Hearing God also makes certain Christians nervous. Usually it’s dark Christians, the ones who fixate on fighting evil and Satan, and worry the devil might use it to trick us into following it instead of God. (Satan does enjoy playing God, y’know.) So these folks either encourage us to be so rigorous about confirming whether it’s God’s voice that we wind up dismissing nearly everything God says, or promote cessationism: God stopped talking back in bible times, so stop trying to listen and just read your bible.

As y’might notice from their dark fruit, dark Christians don’t know God as well as they imagine they do. So part of the reason they discourage listening to God, is because God tells us not to act like they do. To fear nothing and no one but God. Lk 12.4-5 To worry about nothing, but hand those worries off to God as well. Pp 4.6 To resist evil, instead of letting the fear of it stop us from dong good. Ro 12.21 And of course all the legalism, all the cultlike behavior—and don’t forget the civic idolatry—which tends to pervade their churches.
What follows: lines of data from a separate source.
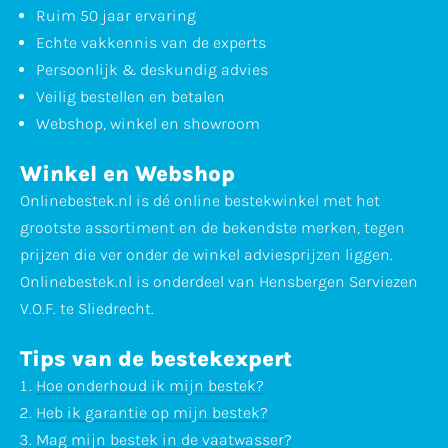
Ruim 50 jaar ervaring
Echte vakkennis van de experts
Persoonlijk & deskundig advies
Veilig bestellen en betalen
Webshop, winkel en showroom
Winkel en Webshop
Onlinebestek.nl is dé online bestekwinkel met het
grootste assortiment en de bekendste merken, tegen
prijzen die ver onder de winkel adviesprijzen liggen.
Onlinebestek.nl is onderdeel van Hensbergen Serviezen
V.O.F. te Sliedrecht.
Tips van de bestekexpert
Hoe onderhoud ik mijn bestek?
Heb ik garantie op mijn bestek?
Mag mijn bestek in de vaatwasser?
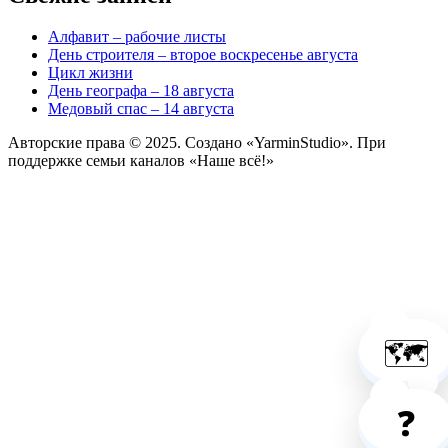
Алфавит – рабочие листы
День строителя – второе воскресенье августа
Цикл жизни
День географа – 18 августа
Медовый спас – 14 августа
Авторские права © 2025. Создано «YarminStudio». При
поддержке семьи каналов «Наше всё!»
🗺️
❓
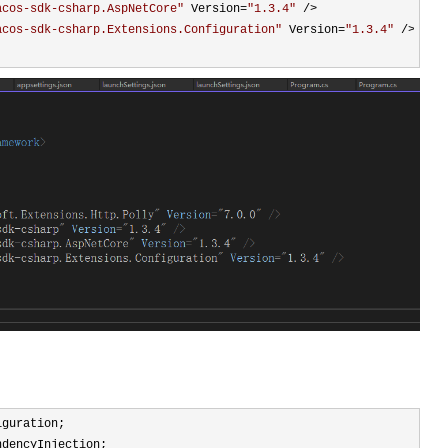
acos-sdk-csharp.AspNetCore
"
 Version=
"
1.3.4
"
acos-sdk-csharp.Extensions.Configuration
"
 Version=
"
1.3.4
"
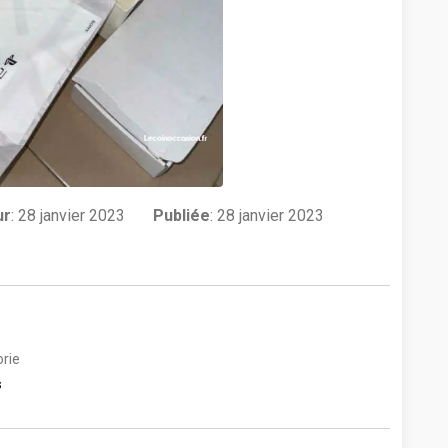
ur
:
28 janvier 2023
Publiée
: 28 janvier 2023
rie
s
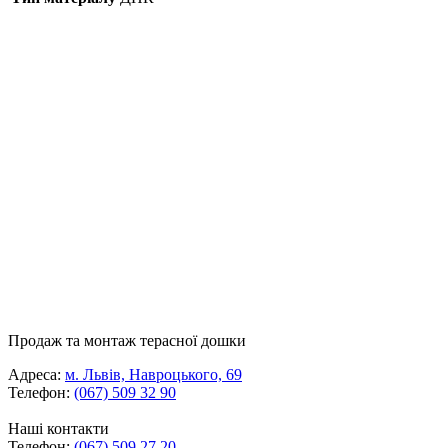
Продаж та монтаж терасної дошки
Адреса:
м. Львів, Навроцького, 69
Телефон:
(067) 509 32 90
Наші контакти
Телефон:
(067) 509 27 20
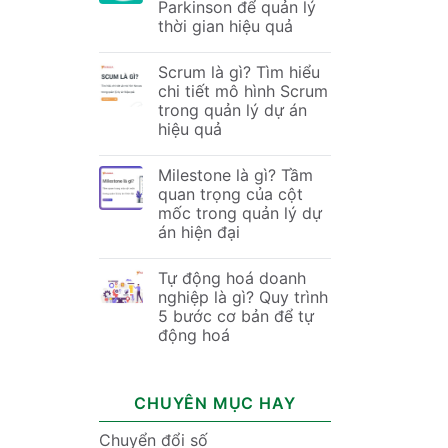
Parkinson để quản lý
thời gian hiệu quả
Scrum là gì? Tìm hiểu
chi tiết mô hình Scrum
trong quản lý dự án
hiệu quả
Milestone là gì? Tầm
quan trọng của cột
mốc trong quản lý dự
án hiện đại
Tự động hoá doanh
nghiệp là gì? Quy trình
5 bước cơ bản để tự
động hoá
CHUYÊN MỤC HAY
Chuyển đổi số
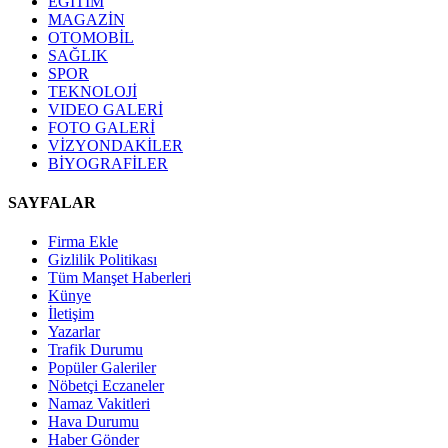
EĞİTİM
MAGAZİN
OTOMOBİL
SAĞLIK
SPOR
TEKNOLOJİ
VIDEO GALERİ
FOTO GALERİ
VİZYONDAKİLER
BİYOGRAFİLER
SAYFALAR
Firma Ekle
Gizlilik Politikası
Tüm Manşet Haberleri
Künye
İletişim
Yazarlar
Trafik Durumu
Popüler Galeriler
Nöbetçi Eczaneler
Namaz Vakitleri
Hava Durumu
Haber Gönder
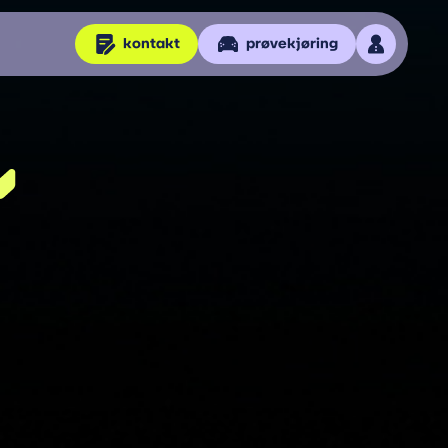
kontakt
prøvekjøring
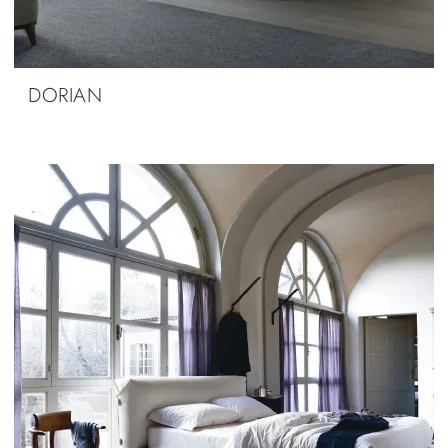
DORIAN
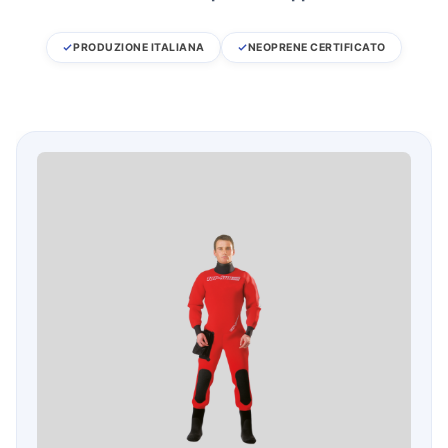
PRODUZIONE ITALIANA
NEOPRENE CERTIFICATO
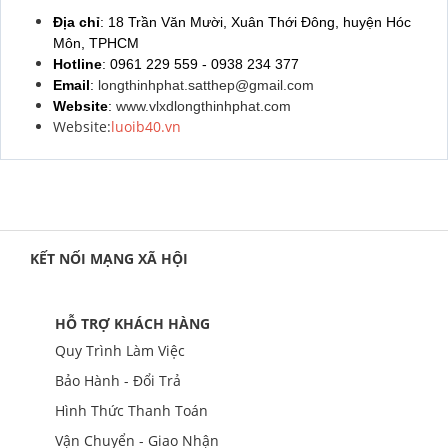
Địa chỉ
: 18 Trần Văn Mười, Xuân Thới Đông, huyện Hóc
Môn, TPHCM
Hotline
: 0961 229 559 - 0938 234 377
Email
:
longthinhphat.satthep@gmail.com
Website
:
www.vlxdlongthinhphat.com
Website:
luoib40.vn
KẾT NỐI MẠNG XÃ HỘI
HỖ TRỢ KHÁCH HÀNG
Quy Trình Làm Việc
Bảo Hành - Đổi Trả
Hình Thức Thanh Toán
Vận Chuyển - Giao Nhận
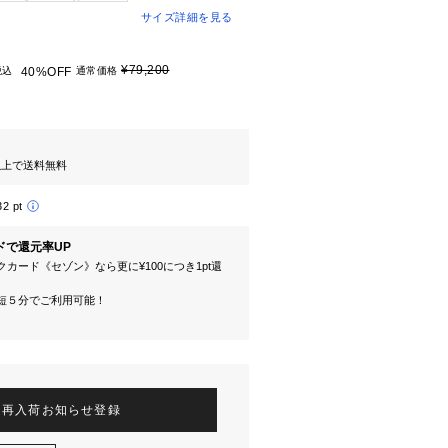
サイズ詳細を見る
¥79,200
税込
40%OFF
通常価格
円以上で送料無料
32 pt
ドで還元率UP
カード《セゾン》なら更に¥100につき1pt還
短５分でご利用可能！
再入荷お知らせ登録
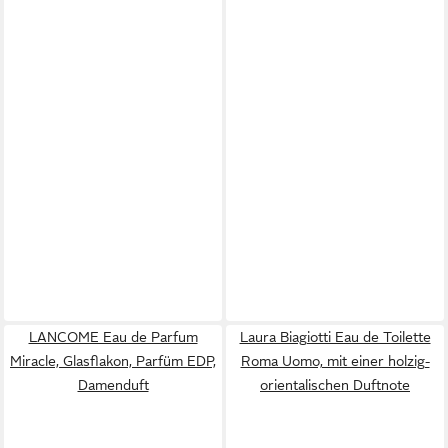
LANCOME Eau de Parfum
Laura Biagiotti Eau de Toilette
Miracle, Glasflakon, Parfüm EDP,
Roma Uomo, mit einer holzig-
Damenduft
orientalischen Duftnote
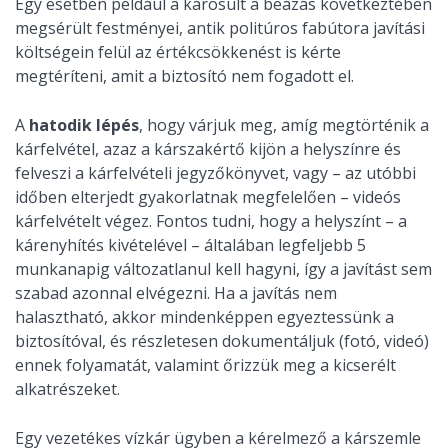
Egy esetben például a károsult a beázás következtében
megsérült festményei, antik politúros fabútora javítási
költségein felül az értékcsökkenést is kérte
megtéríteni, amit a biztosító nem fogadott el.
A
hatodik lépés
, hogy várjuk meg, amíg megtörténik a
kárfelvétel, azaz a kárszakértő kijön a helyszínre és
felveszi a kárfelvételi jegyzőkönyvet, vagy – az utóbbi
időben elterjedt gyakorlatnak megfelelően – videós
kárfelvételt végez. Fontos tudni, hogy a helyszínt – a
kárenyhítés kivételével – általában legfeljebb 5
munkanapig változatlanul kell hagyni, így a javítást sem
szabad azonnal elvégezni. Ha a javítás nem
halasztható, akkor mindenképpen egyeztessünk a
biztosítóval, és részletesen dokumentáljuk (fotó, videó)
ennek folyamatát, valamint őrizzük meg a kicserélt
alkatrészeket.
Egy vezetékes vízkár ügyben a kérelmező a kárszemle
Stands to reason they get so warped: They don’t listen to God. They’re trying to figure him out through forms of revelation which they can tightly control. They control how the bible’s interpreted, and whether God’s activities are permitted or denounced as devilish. Sometimes they even try to control how nature’s interpreted, which is why there are Christians who won’t believe in science. It’s a narrow, fearful religion… and it can’t abide the actual voice of God correcting it. So it pretends to hear nothing.

Yikes. Anyway, don’t repeat their mistake. Do listen.

Interacting with God.

Of the Christians who don’t listen to God, one of their bigger debates is over whether our prayers really do get God to do things. Since he’s God and already knows the future, they wonder whether he doesn’t already have his mind made up… so our requests won’t do bupkis, ’cause God has a plan.

To these folks, the point of prayer isn’t really to ask God for stuff, isn’t really to try to change his mind about how things are going. It’s entirely to receive his revelation: To learn what God’s plan is, and get with the program instead of trying to rewrite the program. To tell him, “Your will be done,” Mt 6.10 then shut up and let him do his thing.

Okay yes, sometimes God’s answers are no, and we’ve gotta be okay with it when he does that. But it’s not because he can’t be swayed. Sometimes he does have a better idea in mind. More often we’ve asked for something we’ve no business asking. Jm 4.3

The rest of the time, God welcomes our prayer requests. Jn 16.23-24 He welcomes our interaction. True, he’s mighty enough to run the universe without any feedback from his kids, but that’s not the relationship he wants! He doesn’t wanna simply bark orders to his followers, and run things like a despot. He’s our Father. He wants us to be curious about what he’s up to, ask him how things work, and desire to be useful parts of his process. He wants to share with us.

If he didn’t want our interaction, he wouldn’t have bothered to reveal a thing. He’d save us without our input or knowledge, and that’d be that. The bible, if there was one, would be pamphlet-sized; or simply say, “I got this.” But God wants to take time out to explain his process to his confused, frustrated kids. And unconfuse us, unfrustrate us—even include us in his kingdom.

That’s what prayer—and really, all of revelation—is about. Make more sense now?